Senator Mark Rubio didn’t need to seek help from the U.S. to pause Ant Financial’s IPO in Hong Kong and Shanghai—regulators in China have done it themselves.
On Tuesday, Chinese regulators in Shanghai suspended the Alibaba unit’s estimated $37 billion IPO, citing “changes in the financial technology regulatory environment and other major issues.” Concerns that Ant Financial was too lightly regulated have been long-standing.
So what may have tipped the scales just on the eve of an IPO? Well, per my colleague Robert Hackett, Alibaba cofounder Jack Ma spoke out against the incumbent banking system in a recent speech, “comparing its institutions to stingy pawnshops,” which apparently didn’t land so well with Chinese authorities.
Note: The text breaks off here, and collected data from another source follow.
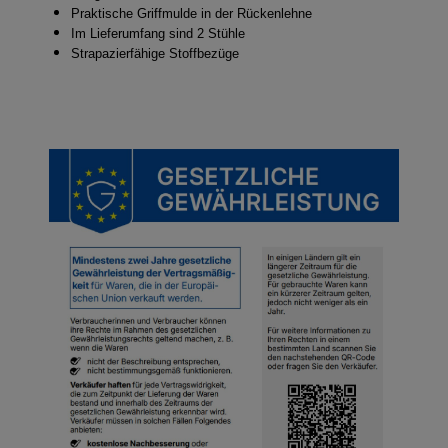
Praktische Griffmulde in der Rückenlehne
Im Lieferumfang sind 2 Stühle
Strapazierfähige Stoffbezüge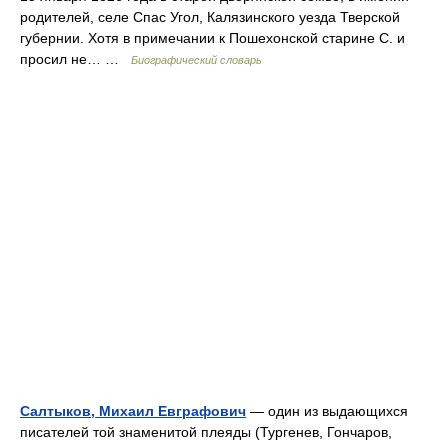
родителей, селе Спас Угол, Калязинского уезда Тверской
губернии. Хотя в примечании к Пошехонской старине С. и
просил не… …
Биографический словарь
Салтыков, Михаил Евграфович
— один из выдающихся
писателей той знаменитой плеяды (Тургенев, Гончаров,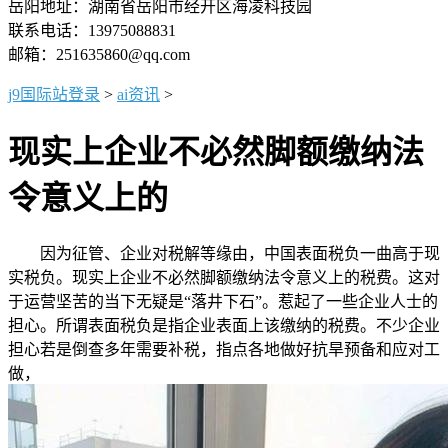
岳阳地址：湖南省岳阳市经开区海凌科技园
联系电话：13975088831
邮箱：251635860@qq.com
j9国际站登录
>
ai资讯
>
现实上企业不必然脚额缴纳法
令意义上的
因为征管、企业对税解等缘由，中国表面税负一曲高于现
实税负。现实上企业不必然脚额缴纳法令意义上的税费。这对
于运营坚苦的当下无疑是“落井下石”。惹起了一些企业人士的
担心。所谓表面税负是指企业表面上该缴纳的税费。不少企业
担心若是倒查多年需要补税，指点各地做好抗旱预备和应对工
做，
And, well, Ant Financial poses a potential threat to the government’s control and dominance.
The delay could also force Ant Financial to reshuffle some of its business operations and face a ding to its expected $300 billion-plus valuation. Chinese financial regulators drafted rules earlier this week cracking down on the micro-lending market that could hit the profits of companies like Ant Financial.
Oh. There’s also this: The rival to Alibaba’s food delivery business, Meituan Dianping, which is now worth $238 billion on the Hong Kong stock exchange, is reportedly weighing a secondary listing in China as soon as next year. The company, whose shares have more than tripled in the last year alone, is backed by Alibaba competitor Tencent. Alibaba and Tencent have adopted walled gardens in their ecosystems as they battle for dominance in China, with Meituan Dianping removing the former’s Alipay from its payment options. Don’t forget: Alibaba used to also be an investor in Meituan Dianping.
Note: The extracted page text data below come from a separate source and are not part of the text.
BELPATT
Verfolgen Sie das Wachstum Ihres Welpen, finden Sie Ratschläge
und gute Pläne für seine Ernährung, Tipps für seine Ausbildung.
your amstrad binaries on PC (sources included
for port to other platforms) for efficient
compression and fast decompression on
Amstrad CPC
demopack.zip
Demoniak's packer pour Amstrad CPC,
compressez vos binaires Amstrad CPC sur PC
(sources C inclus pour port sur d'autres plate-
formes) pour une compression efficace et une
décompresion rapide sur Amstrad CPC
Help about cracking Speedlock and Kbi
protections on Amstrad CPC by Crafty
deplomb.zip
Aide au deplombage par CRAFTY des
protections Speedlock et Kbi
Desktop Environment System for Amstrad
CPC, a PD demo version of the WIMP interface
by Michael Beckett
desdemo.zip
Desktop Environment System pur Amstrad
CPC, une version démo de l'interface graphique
THE RED AND BLUE ELEPHANT IN THE ROOM: While U.S. presidential and Senate races remain unclear, some initiatives impacting the venture and tech industries have results in.
Most notably, companies like Uber, Lyft, Postmates, and Instacart won a vote in California that would allow them to continue classifying drivers as independent contractors rather than as employees. The latter classification would have resulted in more comprehensive benefits to gig-economy workers and forced the companies to reconsider their business models. The companies fought hard against it: Dubbed Prop 22, the campaign was the most expensive among ballot measures in the state’s history, with gig-economy companies paying some $200 million to help pass the initiative. The win has implications beyond California: States such as New York and Illinois have also considered laws classifying gig economy workers as employees.
Oregon, meanwhile, became the first state to decriminalize the possession of small amounts of cocaine, heroine, and methamphetamine whilst also legalizing psychedelics such as magic mushrooms for those 21 and over. Arizona, New Jersey, Montana, and South Dakota have voted to legalize recreational marijuana use. And Mississippi voted to legalize marijuana for medical use.